Improbable croisement entre les films de Philippe Clair (pour l’aspect ringard et fauché de l’ensemble) et ceux de Jean-Pierre Mocky (pour la veine satirique et anti religieuse), Vade Retro tente de redonner du sang neuf à une comédie française complètement exsangue. Une honorable tentative d’autant qu’Antonin Peretjatko ne manque pas d’idées cheloues et multiplie les clins d’œil à l’actualité (le covid, les promesses de vie éternelle prodiguées par les nouveaux gourous de la tech) ainsi qu’au cinéma (les références pullulent, du James Bond Vivre et laisser mourir au film L’au-delà de Lucio Fulci).

Mais à trop vouloir se jeter sur différents sujets de société, le cinéaste se prend le pieu dans le tapis et finit par se casser les canines sur son sujet qu’il noie sous un lassant déluge d’hémoglobine aux excès grand-guignolesques. D’autant qu’après une introduction enlevée, le film s’étire interminablement jusqu’à une conclusion vite torchée. Dommage, car les acteurs et actrices sont loin d’être mauvais.
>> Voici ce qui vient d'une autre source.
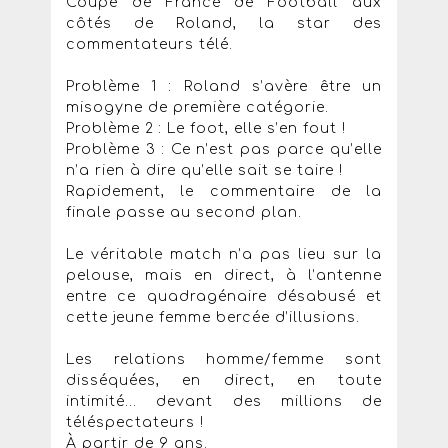
Coupe de France de Football aux
côtés de Roland, la star des
commentateurs télé.
Problème 1 : Roland s’avère être un
misogyne de première catégorie.
Problème 2 : Le foot, elle s’en fout !
Problème 3 : Ce n’est pas parce qu’elle
n’a rien à dire qu’elle sait se taire !
Rapidement, le commentaire de la
finale passe au second plan.
Le véritable match n’a pas lieu sur la
pelouse, mais en direct, à l’antenne
entre ce quadragénaire désabusé et
cette jeune femme bercée d’illusions.
Les relations homme/femme sont
disséquées, en direct, en toute
intimité... devant des millions de
téléspectateurs !
À partir de 9 ans.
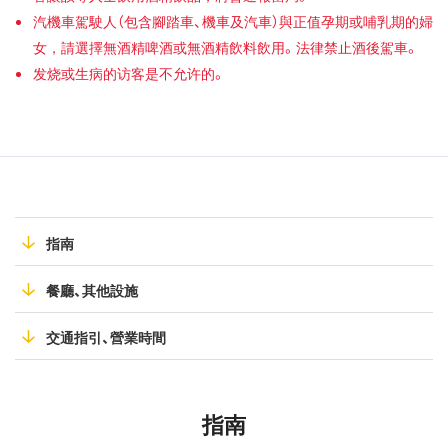
汽機車駕駛人（包含腳踏車、機車及汽車）與正值孕期或哺乳期的婦
女，請選擇無酒精啤酒或無酒精飲料飲用。法律禁止酒後駕車。
发烧或生病的访客是不允许的。
指南
餐廳、其他設施
交通指引、營業時間
指南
Estéban, en particulier, qui bouffe littéralement l’écran de sa présence apathique et de son phrasé traînant. Habitué jusqu’à présent aux seconds rôles, le fils de Philippe Clair (tiens, tiens…) y démontre, une nouvelle fois, son énorme potentiel comique, hélas sous-employé. Il ne sauve pas le film, malheureusement.
Bref, pour la grande comédie de l’année vous êtes priés d’aller mordre ailleurs.